When agencies start thinking about packaging this way, the role design plays expands dramatically.

The Operational Reality Behind the Code
While the creative possibilities are exciting, successful connected packaging requires alignment with manufacturing and retail systems.
A 2D barcode placed incorrectly, printed poorly, or integrated without consideration for packaging production can fail at checkout or during consumer scans.
That creates real operational risk.
In practice, brands implementing QR codes on packaging must consider:
- Barcode size and placement within packaging layouts
- Print quality and contrast levels required for scanning
- Coexistence with legacy UPC codes during the transition period
- Packaging material and finishing effects that impact readability
- Inspection systems verifying code quality on production lines
This is where the creative and operational worlds intersect.
Packaging concepts must perform under real production conditions, which is why the collaboration between agencies, packaging engineers, and automation providers becomes critical. The best implementations will combine strong creative thinking with disciplined packaging execution.

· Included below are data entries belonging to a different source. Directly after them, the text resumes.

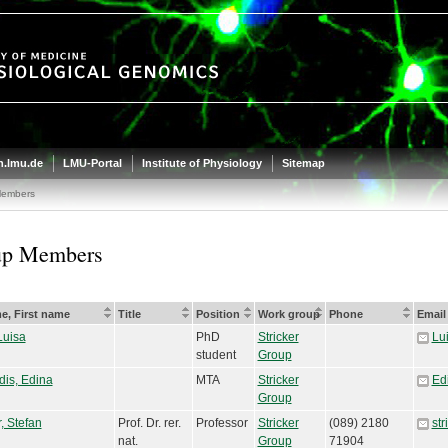
.lmu.de
LMU-Portal
Institute of Physiology
Sitemap
Members
up Members
e, First name
Title
Position
Work group
Phone
Email
Luisa
PhD
Stricker
Lu
student
Group
dis, Edina
MTA
Stricker
Ed
Group
r, Stefan
Prof. Dr. rer.
Professor
Stricker
(089) 2180
st
nat.
Group
71904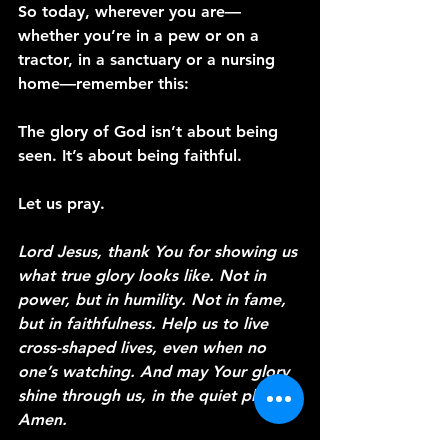
So today, wherever you are—
whether you’re in a pew or on a 
tractor, in a sanctuary or a nursing 
home—remember this:
The glory of God isn’t about being 
seen. It’s about being faithful.
Let us pray.
Lord Jesus, thank You for showing us 
what true glory looks like. Not in 
power, but in humility. Not in fame, 
but in faithfulness. Help us to live 
cross-shaped lives, even when no 
one’s watching. And may Your glory 
shine through us, in the quiet places. 
Amen.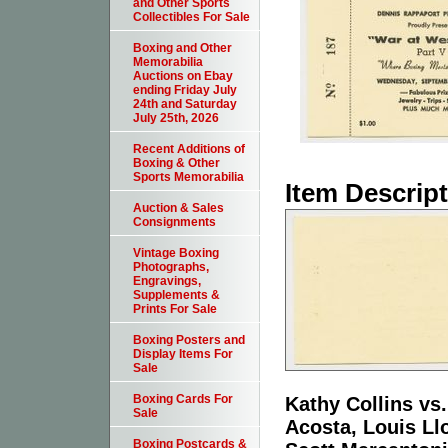
and Other Sports
Collectibles For Sale
Boxing and Other
Memorabilia
Auctions on Ebay
ending Friday July
24th and Saturday
July 25th, 2026
Recent Additions of
Boxing & Other
Sports Memorabilia
Item Descrip
Auction & Sales
Consignments
Vintage Boxing
Photographs,
Engravings,
Supplements &
Prints For Sale
Boxing Posters and
Display Items For
Sale
Boxing Cards For
Kathy Collins vs
Sale
Acosta, Louis Ll
Boxing Postcards &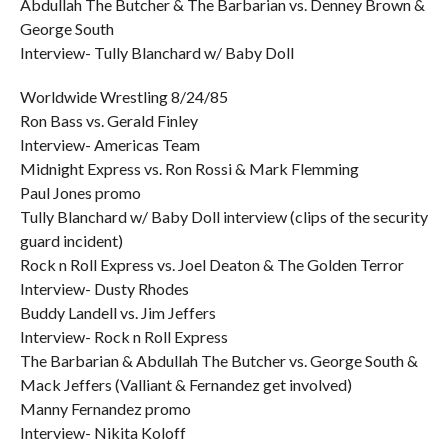
Abdullah The Butcher & The Barbarian vs. Denney Brown &
George South
Interview- Tully Blanchard w/ Baby Doll
Worldwide Wrestling 8/24/85
Ron Bass vs. Gerald Finley
Interview- Americas Team
Midnight Express vs. Ron Rossi & Mark Flemming
Paul Jones promo
Tully Blanchard w/ Baby Doll interview (clips of the security
guard incident)
Rock n Roll Express vs. Joel Deaton & The Golden Terror
Interview- Dusty Rhodes
Buddy Landell vs. Jim Jeffers
Interview- Rock n Roll Express
The Barbarian & Abdullah The Butcher vs. George South &
Mack Jeffers (Valliant & Fernandez get involved)
Manny Fernandez promo
Interview- Nikita Koloff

Why This Matters to Agencies Now
GS1 Sunrise adoption is well underway. Retailers, brands, and technology providers are actively preparing and activating the transition. In fact, Tesco has become the first major UK supermarket to stop using UPC barcodes.
What’s missing is agency leadership to define the consumer experience layer. When brands begin deploying 2D barcodes at scale, several strategic questions will appear:
- What digital experience should launch after a scan?
- Localization: the experience can change by region or campaign. What is the strategy?
- Can packaging extend loyalty, rewards and authentication programs?
- How will scanned interactions feed marketing data platforms?
These questions squarely fall in an agency’s line-of-duty.
Agencies who understand GS1 Sunrise 2027 early will shape brand strategy. Agencies that ignore this change may find those decisions moving to other partners.
A New Collaboration Between Design and Production
The shift toward connected packaging is more than a technology change. It is a workflow change.
Packaging design, manufacturing systems, digital platforms, and marketing teams are beginning to operate in the same ecosystem. This environment requires collaboration across disciplines that historically worked in isolation.
Creative teams bring storytelling and brand experience thinking. Packaging engineers ensure designs function under production realities. Automation systems ensure codes are applied, verified, and serialized at scale.
Together, they create packaging that works in both physical and digital environments. For agencies willing to engage with this new structure, the opportunity is significant.
The Package Is Becoming the First Digital Touchpoint
For decades, packaging has served as the final expression of a brand message before purchase.
With 2D barcodes and QR codes on packaging, there’s a new first touchpoint in a broader digital relationship.
A scan can lead consumers into loyalty ecosystems, authentication services, immersive storytelling, or personalized product journeys. That interaction can also produce valuable data that informs marketing strategy and future campaigns.
For agencies, this represents a new design frontier. The package is no longer just a container. It is becoming a digital interface for the brand itself. Those who understand how to design this interface will shape the next era of packaging.